What to produce:
Retype every entry below without pictures.

——————

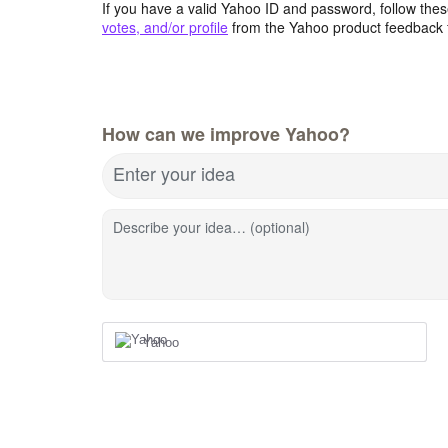
If you have a valid Yahoo ID and password, follow these
votes, and/or profile
from the Yahoo product feedback 
How can we improve Yahoo?
Enter your idea
Describe your idea… (optional)
Yahoo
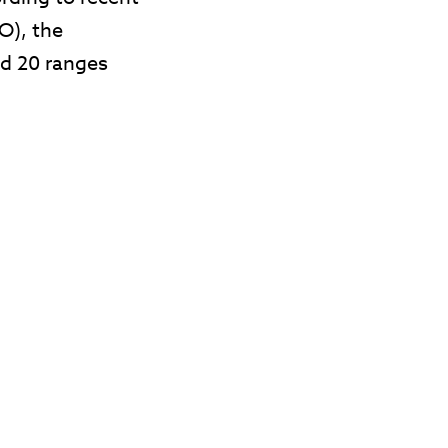
O), the
nd 20 ranges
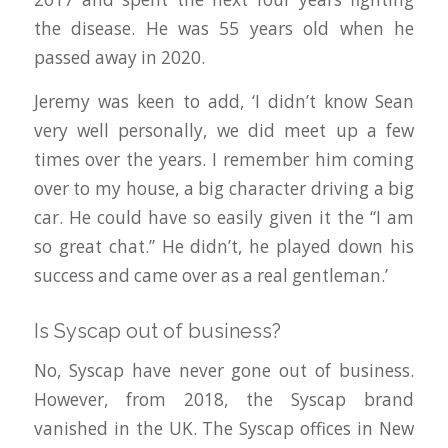
the disease. He was 55 years old when he
passed away in 2020.
Jeremy was keen to add, ‘I didn’t know Sean
very well personally, we did meet up a few
times over the years. I remember him coming
over to my house, a big character driving a big
car. He could have so easily given it the “I am
so great chat.” He didn’t, he played down his
success and came over as a real gentleman.’
Is Syscap out of business?
No, Syscap have never gone out of business.
However, from 2018, the Syscap brand
vanished in the UK. The Syscap offices in New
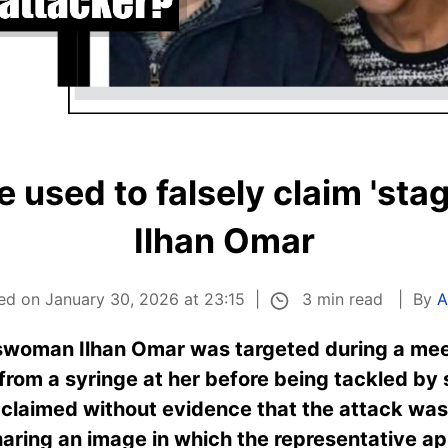
 used to falsely claim 'sta
Ilhan Omar
3 min read
ed on January 30, 2026 at 23:15
By
A
woman Ilhan Omar was targeted during a meet
rom a syringe at her before being tackled by 
claimed without evidence that the attack was
aring an image in which the representative ap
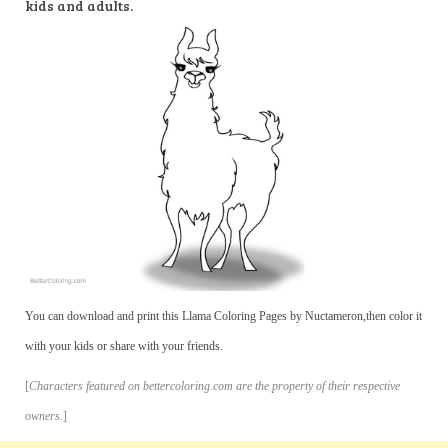
kids and adults.
You can download and print this Llama Coloring Pages by Nuctameron,then color it
with your kids or share with your friends.
[
Characters featured on bettercoloring.com are the property of their respective
owners.
]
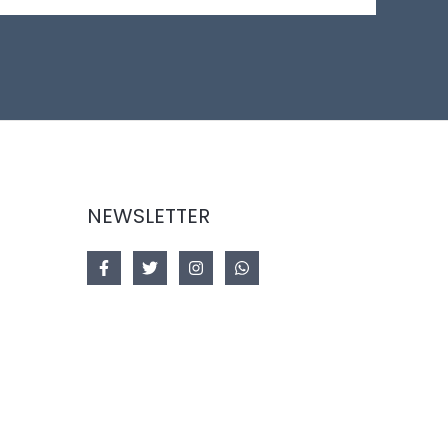
NEWSLETTER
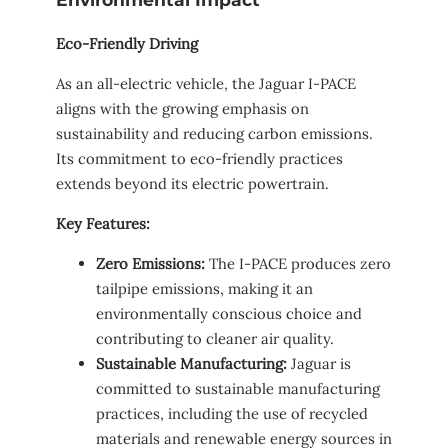
Eco-Friendly Driving
As an all-electric vehicle, the Jaguar I-PACE
aligns with the growing emphasis on
sustainability and reducing carbon emissions.
Its commitment to eco-friendly practices
extends beyond its electric powertrain.
Key Features:
Zero Emissions:
The I-PACE produces zero
tailpipe emissions, making it an
environmentally conscious choice and
contributing to cleaner air quality.
Sustainable Manufacturing:
Jaguar is
committed to sustainable manufacturing
practices, including the use of recycled
materials and renewable energy sources in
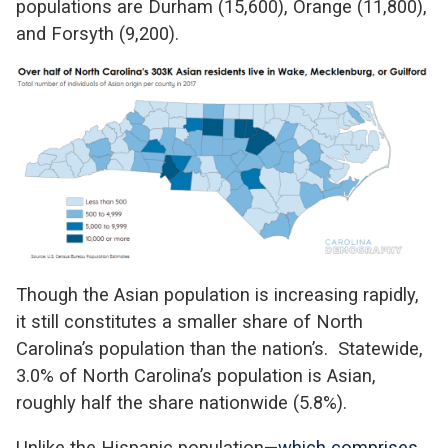
populations are Durham (15,600), Orange (11,800),
and Forsyth (9,200).
Though the Asian population is increasing rapidly,
it still constitutes a smaller share of North
Carolina’s population than the nation’s. Statewide,
3.0% of North Carolina’s population is Asian,
roughly half the share nationwide (5.8%).
Unlike the Hispanic population—
which comprises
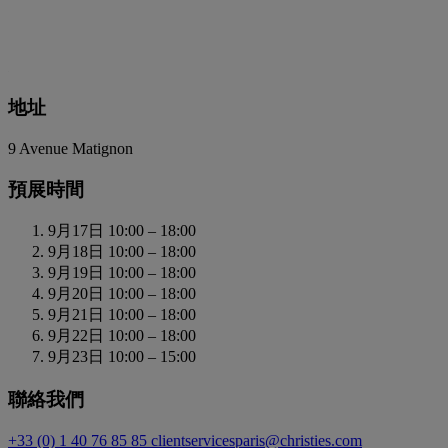
地址
9 Avenue Matignon
預展時間
9月17日
10:00 – 18:00
9月18日
10:00 – 18:00
9月19日
10:00 – 18:00
9月20日
10:00 – 18:00
9月21日
10:00 – 18:00
9月22日
10:00 – 18:00
9月23日
10:00 – 15:00
聯絡我們
+33 (0) 1 40 76 85 85
clientservicesparis@christies.com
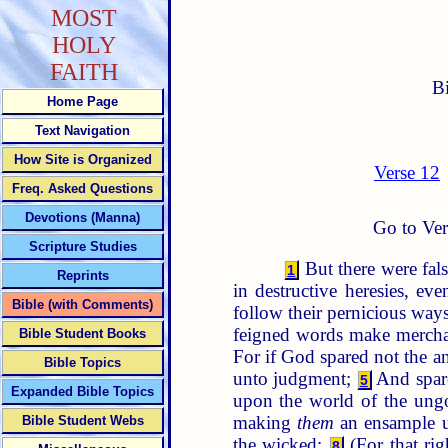
MOST
HOLY
FAITH
B
Home Page
Text Navigation
How Site is Organized
Verse 12
Freq. Asked Questions
Devotions (Manna)
Go to Ver
Scripture Studies
But there were fals
1
Reprints
in destructive heresies, e
Bible (with Comments)
follow their pernicious way
feigned words make merchan
Bible Student Books
For if God spared not the an
Bible Topics
unto judgment;
And spare
5
Expanded Bible Topics
upon the world of the ung
making
them
an ensample un
Bible Student Webs
the wicked:
(For that ri
8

——————

Exercise response:
If you have a valid Yahoo ID and password, follow these
votes, and/or profile
from the Yahoo product feedback 
How can we improve Yahoo?
Enter your idea
Describe your idea… (optional)
Yahoo
O), the
nd 20 ranges
the disease. He was 55 years old when he
passed away in 2020.
Jeremy was keen to add, ‘I didn’t know Sean
very well personally, we did meet up a few
times over the years. I remember him coming
over to my house, a big character driving a big
car. He could have so easily given it the “I am
so great chat.” He didn’t, he played down his
success and came over as a real gentleman.’
Is Syscap out of business?
No, Syscap have never gone out of business.
However, from 2018, the Syscap brand
vanished in the UK. The Syscap offices in New
 used to falsely claim 'sta
Ilhan Omar
3 min read
ed on January 30, 2026 at 23:15
By
A
woman Ilhan Omar was targeted during a meet
rom a syringe at her before being tackled by 
claimed without evidence that the attack was
aring an image in which the representative ap
kids and adults.
You can download and print this Llama Coloring Pages by Nuctameron,then color it
with your kids or share with your friends.
[
Characters featured on bettercoloring.com are the property of their respective
owners.
]
NEWSLETTER
Eco-Friendly Driving
As an all-electric vehicle, the Jaguar I-PACE
aligns with the growing emphasis on
sustainability and reducing carbon emissions.
Its commitment to eco-friendly practices
extends beyond its electric powertrain.
Key Features:
Zero Emissions:
The I-PACE produces zero
tailpipe emissions, making it an
environmentally conscious choice and
contributing to cleaner air quality.
Sustainable Manufacturing:
Jaguar is
committed to sustainable manufacturing
practices, including the use of recycled
materials and renewable energy sources in
populations are Durham (15,600), Orange (11,800),
and Forsyth (9,200).
Though the Asian population is increasing rapidly,
it still constitutes a smaller share of North
Carolina’s population than the nation’s. Statewide,
3.0% of North Carolina’s population is Asian,
roughly half the share nationwide (5.8%).
Unlike the Hispanic population—
which comprises
地址
9 Avenue Matignon
預展時間
9月17日
10:00 – 18:00
9月18日
10:00 – 18:00
9月19日
10:00 – 18:00
9月20日
10:00 – 18:00
9月21日
10:00 – 18:00
9月22日
10:00 – 18:00
9月23日
10:00 – 15:00
聯絡我們
+33 (0) 1 40 76 85 85
clientservicesparis@christies.com
MOST
HOLY
FAITH
B
Home Page
Text Navigation
How Site is Organized
Verse 12
Freq. Asked Questions
Devotions (Manna)
Go to Ver
Scripture Studies
But there were fals
1
Reprints
in destructive heresies, e
Bible (with Comments)
follow their pernicious way
feigned words make merchan
Bible Student Books
For if God spared not the an
Bible Topics
unto judgment;
And spare
5
Expanded Bible Topics
upon the world of the ung
making
them
an ensample un
Bible Student Webs
the wicked:
(For that ri
8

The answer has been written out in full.